What about Airbus and Boeing? Do I need to write an article about the handicaps that the Governments of US and EU put on their beloved “pet projects” against the rest of the world?
I need not, I am sure.
Tun did not deliberately make the transportation of Malaysia to be like this. Public transport is not as optimal as the developed countries.
But mind you, Malaysia is still listed as a developing/contender country. Look at Thailand and Vietnam. They are even worst.
Of course, under the new Budget, the Government has allocated a large sum to make Malaysia’s transportation system comparable to other overseas models.
In my opinion, the main reason for Malaysia’s dilemma in transportation system is not due to Proton as described by your primitive thinking.
It is largely due to the substitutability of the public transportation system where price of vehicle fuel is very low as a percentage of real disposable income as compared to the economies in other world. Please don’t come and tell me Saudi Arabia or Brunei because we are not as well endowed in oil as they are.
In places like United Kingdom and Australia, people do their grocery shopping weekly or fortnightly. However in Malaysia, we drive our cars out to the market daily to get stuff.

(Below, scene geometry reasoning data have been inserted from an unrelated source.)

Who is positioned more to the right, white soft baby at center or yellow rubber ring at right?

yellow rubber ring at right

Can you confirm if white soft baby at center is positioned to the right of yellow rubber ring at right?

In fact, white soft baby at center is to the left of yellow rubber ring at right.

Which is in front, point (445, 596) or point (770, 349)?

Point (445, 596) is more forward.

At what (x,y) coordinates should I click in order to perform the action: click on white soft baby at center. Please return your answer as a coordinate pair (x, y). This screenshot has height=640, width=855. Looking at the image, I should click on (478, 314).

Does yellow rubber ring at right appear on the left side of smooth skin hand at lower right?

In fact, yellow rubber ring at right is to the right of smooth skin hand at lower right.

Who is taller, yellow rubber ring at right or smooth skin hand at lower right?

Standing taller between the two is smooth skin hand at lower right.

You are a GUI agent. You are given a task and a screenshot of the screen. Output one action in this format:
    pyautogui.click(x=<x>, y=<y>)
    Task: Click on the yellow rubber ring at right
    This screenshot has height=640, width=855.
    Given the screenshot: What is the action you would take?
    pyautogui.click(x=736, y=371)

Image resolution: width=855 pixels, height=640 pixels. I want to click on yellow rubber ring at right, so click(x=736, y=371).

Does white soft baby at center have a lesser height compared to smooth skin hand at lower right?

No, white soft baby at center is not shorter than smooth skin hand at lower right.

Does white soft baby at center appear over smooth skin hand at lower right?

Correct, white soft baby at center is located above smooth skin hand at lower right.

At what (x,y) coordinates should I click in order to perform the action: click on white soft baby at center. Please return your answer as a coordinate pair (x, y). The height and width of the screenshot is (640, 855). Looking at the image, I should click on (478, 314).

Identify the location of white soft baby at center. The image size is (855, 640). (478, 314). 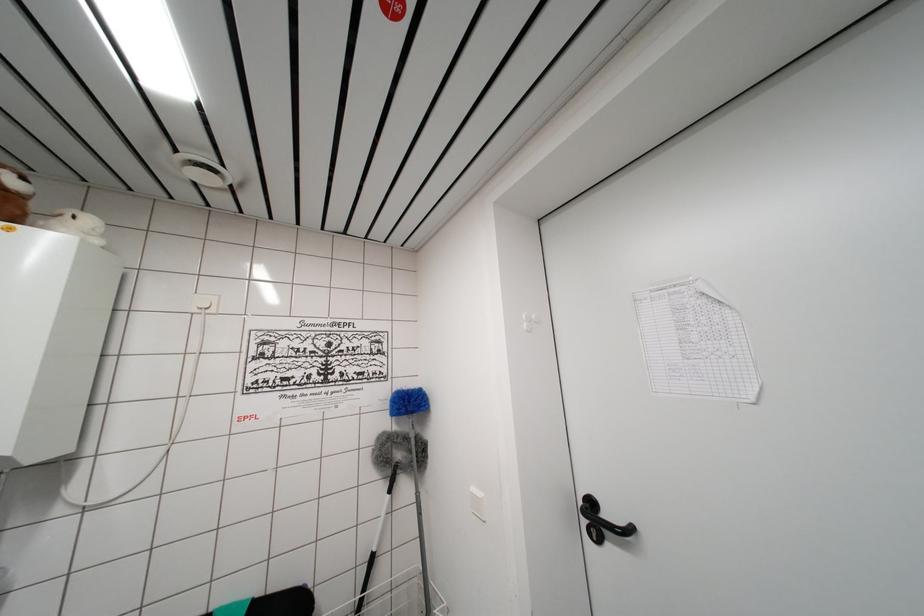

I have to admit, that at times, I drive my car out just to have a bowl of noodles, alone, or at times just to buy a few stuff like butter and oil. Is that efficient? We do not bother much about these because the price of petrol is not that significant.
The substitutability of public transport with personal transport as well as the lack of demand pressures on public transportation has contributed to Malaysia’s dilemma now.
Whatever it is, I respect your views. In fact, we should respect the diversity of views. And I thank you for placing a comment here and look forward to have further discussion or debates with you.